» **RECORDS SHOWN**:
>>
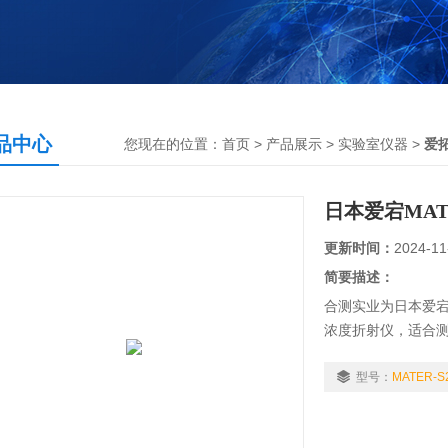
品中心
您现在的位置：
首页
>
产品展示
>
实验室仪器
>
爱
日本爱宕MATE
更新时间：
2024-11
简要描述：
合测实业为日本爱宕
浓度折射仪，适合
酸性，还具有防水
型号：
MATER-S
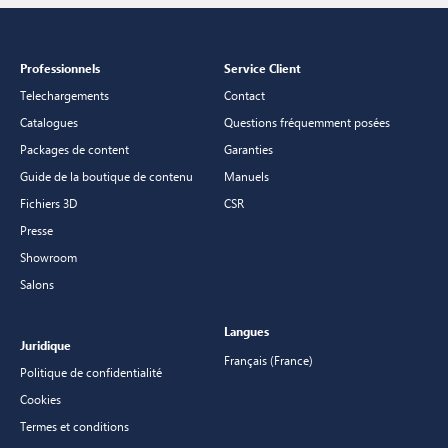
Professionnels
Service Client
Telechargements
Contact
Catalogues
Questions fréquemment posées
Packages de content
Garanties
Guide de la boutique de contenu
Manuels
Fichiers 3D
CSR
Presse
Showroom
Salons
Langues
Juridique
Français (France)
Politique de confidentialité
Cookies
Termes et conditions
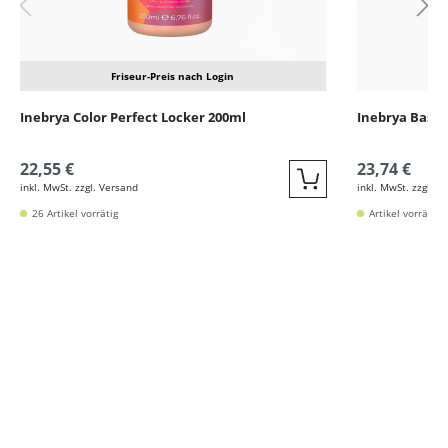
Friseur-Preis nach Login
Inebrya Color Perfect Locker 200ml
Inebrya Basic
22,55 €
23,74 €
inkl. MwSt. zzgl. Versand
inkl. MwSt. zzgl. V
Quickbuy
26 Artikel vorrätig
Artikel vorrätig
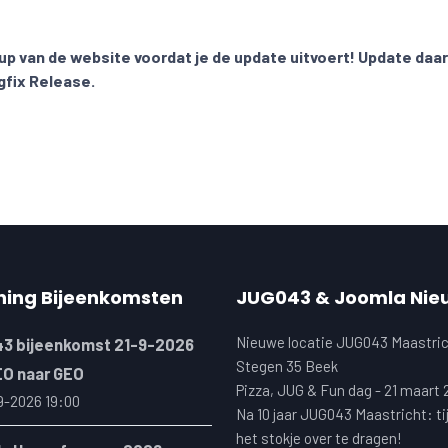
-up van de website voordat je de update uitvoert! Update daa
gfix Release.
ning Bijeenkomsten
JUG043 & Joomla Nie
Nieuwe locatie JUG043 Maastric
3 bijeenkomst 21-9-2026
Stegen 35 Beek
EO naar GEO
Pizza, JUG & Fun dag - 21 maart
9-2026 19:00
Na 10 jaar JUG043 Maastricht: ti
het stokje over te dragen!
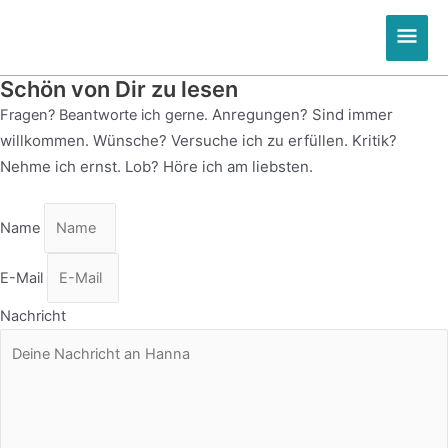
Zum
Hau
Inhalt
springen
Schön von Dir zu lesen
Anregungen? Sind immer
Fragen? Beantworte ich gerne.
willkommen. Wünsche? Versuche ich zu erfüllen. Kritik?
Nehme ich ernst.
Lob? Höre ich am liebsten.
Name
E-Mail
Nachricht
<<
» **WHAT YOU SHOULD DO**: The lines above that hold "inkl" are the result; show every one of them.

» **RESULT OF THIS TASK**:
inkl. MwSt. zzgl. Versand
inkl. MwSt. zzgl. V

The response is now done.